» **Work order**
Copy each line in the data that includes the word "seguridad".

» **Recorded data**
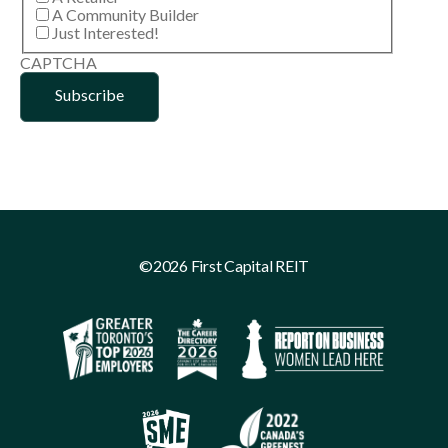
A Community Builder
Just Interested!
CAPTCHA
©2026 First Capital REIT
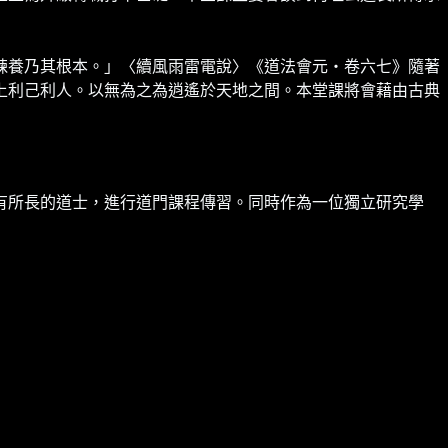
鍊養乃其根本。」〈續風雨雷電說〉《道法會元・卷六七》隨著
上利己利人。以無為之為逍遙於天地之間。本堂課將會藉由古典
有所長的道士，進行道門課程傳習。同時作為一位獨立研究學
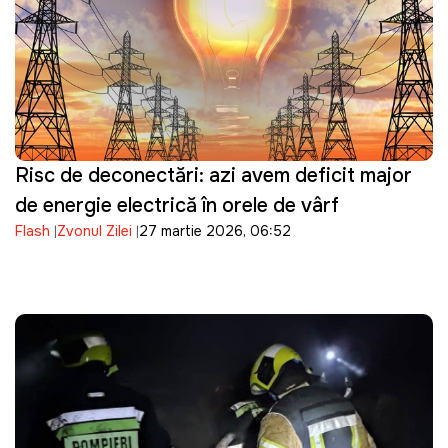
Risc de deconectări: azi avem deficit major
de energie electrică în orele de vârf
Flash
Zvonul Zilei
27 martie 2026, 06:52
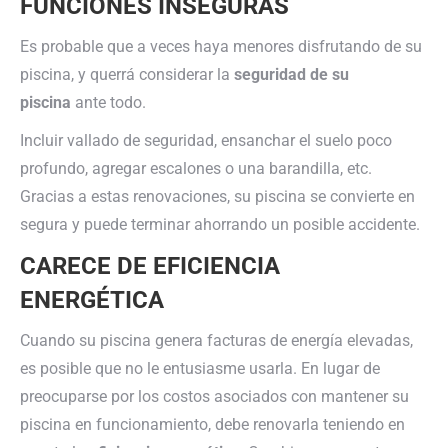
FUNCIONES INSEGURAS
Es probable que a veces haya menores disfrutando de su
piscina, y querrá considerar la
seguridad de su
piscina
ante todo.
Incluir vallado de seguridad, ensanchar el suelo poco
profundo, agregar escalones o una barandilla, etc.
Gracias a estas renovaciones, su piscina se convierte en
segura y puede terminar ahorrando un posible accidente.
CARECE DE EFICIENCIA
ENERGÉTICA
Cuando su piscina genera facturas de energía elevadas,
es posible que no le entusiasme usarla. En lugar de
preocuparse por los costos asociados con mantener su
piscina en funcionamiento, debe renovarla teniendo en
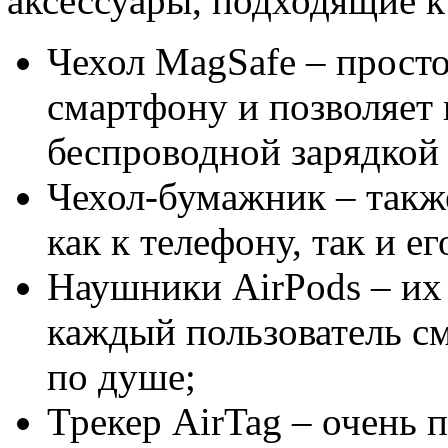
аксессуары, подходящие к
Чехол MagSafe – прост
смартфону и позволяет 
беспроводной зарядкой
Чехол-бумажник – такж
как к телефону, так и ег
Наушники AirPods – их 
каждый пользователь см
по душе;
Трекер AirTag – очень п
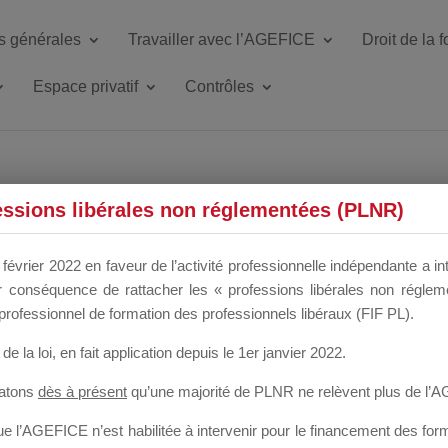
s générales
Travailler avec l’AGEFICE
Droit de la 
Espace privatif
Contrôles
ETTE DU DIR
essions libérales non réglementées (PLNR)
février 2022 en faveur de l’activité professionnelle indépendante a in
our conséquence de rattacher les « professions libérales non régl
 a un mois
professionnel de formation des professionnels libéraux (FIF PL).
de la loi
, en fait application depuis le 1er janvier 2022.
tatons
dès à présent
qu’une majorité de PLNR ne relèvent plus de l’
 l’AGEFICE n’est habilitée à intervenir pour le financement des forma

» **Answer space**
seguridad de su
Incluir vallado de seguridad, ensanchar el suelo poco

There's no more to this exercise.